Wednesday, July 06, 2005

G8, not to be confused with Live8

The G8 Summit.

Where world leaders come together to exchange ideas and have a brainstorming session.

Presedent Bush recently arrived in Scotland to attend the meeting, and was met with much protest. And, as per any world leader summit, the protests are on the edge of violent. Students and citizens fighting against the "Man". The establishment. The Government. Angry that the powers that be are fighting wars and making laws and governing them. Honestly, what good does it do to protest? Hold a sign up that states your feelings on the subject, yell and scream to deaf ears, and ultimately fight the riot police. After we're all done screaming ourselves hoarse and occasionally getting arrested, what change have we brought? None. None whatsoever. Do you think the powers that be actually sat down and said to eachother: "Wow, those protestors really don't like what we're doing. We should change things."? Some folks just need anger management. On a side note, seeing protestors clash with police in Scotland is nothing new. Plus, having a foreign nation protest Bush is old hat. They've all done it, no matter how much the U.S. has helped their nation. They've fallen from constructive protest to mindless trendfollowing.

2 Comments:

At 11:50 AM, Anonymous Anonymous said...

My personal favorite "We're not asking for your money, we're only asking for your voice." Then when you read the petition it calls for an ADDITIONAL 1% of the US budget to be used to fight this problem.

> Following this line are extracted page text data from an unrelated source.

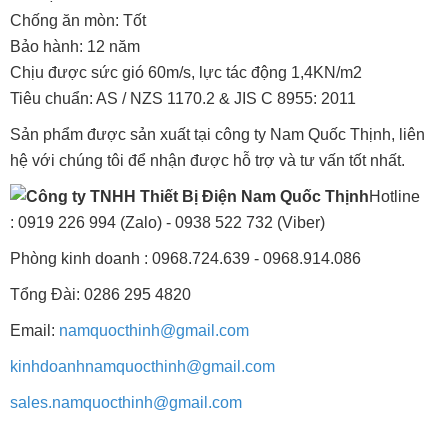
Chống ăn mòn: Tốt
Bảo hành: 12 năm
Chịu được sức gió 60m/s, lực tác động 1,4KN/m2
Tiêu chuẩn: AS / NZS 1170.2 & JIS C 8955: 2011
Sản phẩm được sản xuất tại công ty Nam Quốc Thịnh, liên
hệ với chúng tôi để nhận được hỗ trợ và tư vấn tốt nhất.
Hotline
: 0919 226 994 (Zalo) - 0938 522 732 (Viber)
Phòng kinh doanh : 0968.724.639 - 0968.914.086
Tổng Đài: 0286 295 4820
Email:
namquocthinh@gmail.com
kinhdoanhnamquocthinh@gmail.com
sales.namquocthinh@gmail.com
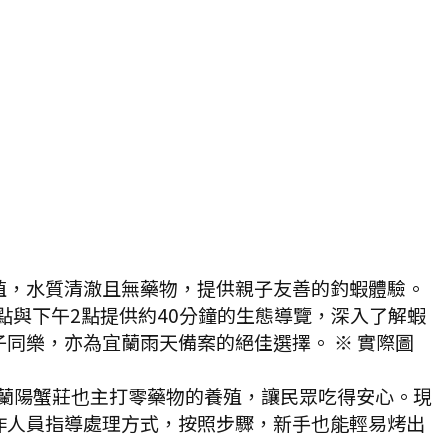
殖，水質清澈且無藥物，提供親子友善的釣蝦體驗。
點與下午2點提供約40分鐘的生態導覽，深入了解蝦
同樂，亦為宜蘭雨天備案的絕佳選擇。 ※ 實際圖
蘭陽蟹莊也主打零藥物的養殖，讓民眾吃得安心。現
作人員指導處理方式，按照步驟，新手也能輕易烤出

I looked it up, that's 2.3 BILLION dollars! BILLLLLLION dollars! Hmmmm. There are approximately 60 million tax payers in the United states, and we should all just shill up another 2.3 Bil. Not asking for our money. Shesh.

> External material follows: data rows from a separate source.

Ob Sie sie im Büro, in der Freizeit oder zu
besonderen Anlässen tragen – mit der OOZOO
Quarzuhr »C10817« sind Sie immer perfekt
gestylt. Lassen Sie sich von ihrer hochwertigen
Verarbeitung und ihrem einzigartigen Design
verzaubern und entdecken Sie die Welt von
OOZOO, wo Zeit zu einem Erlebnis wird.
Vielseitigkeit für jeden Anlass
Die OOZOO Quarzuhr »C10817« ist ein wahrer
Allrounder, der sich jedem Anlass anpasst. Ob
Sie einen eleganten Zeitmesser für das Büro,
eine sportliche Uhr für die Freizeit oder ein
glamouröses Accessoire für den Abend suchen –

We already have a proposed budgetary short fall of about 60 Bil. for the comming year. What's another two or three (over and above what we are already spending?

I really have no use for dishonest charaties.

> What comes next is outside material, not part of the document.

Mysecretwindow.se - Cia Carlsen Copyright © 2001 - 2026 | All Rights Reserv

Hey, I have an idea, why don't we, oh, I don't know, fully fund health care for the poor HERE before we start funding it for other nations? After all, charity is supposed to *begin* at home?

Oh, well, I guess I've lapsed into a bit of a rant. And it's not that starving children in Africa aren't important. I just don't understand why it is our financial responsibility exactly.

M

 
At 1:31 PM, Blogger Kodiak said...

I just don't understand why it is our financial responsibility exactly.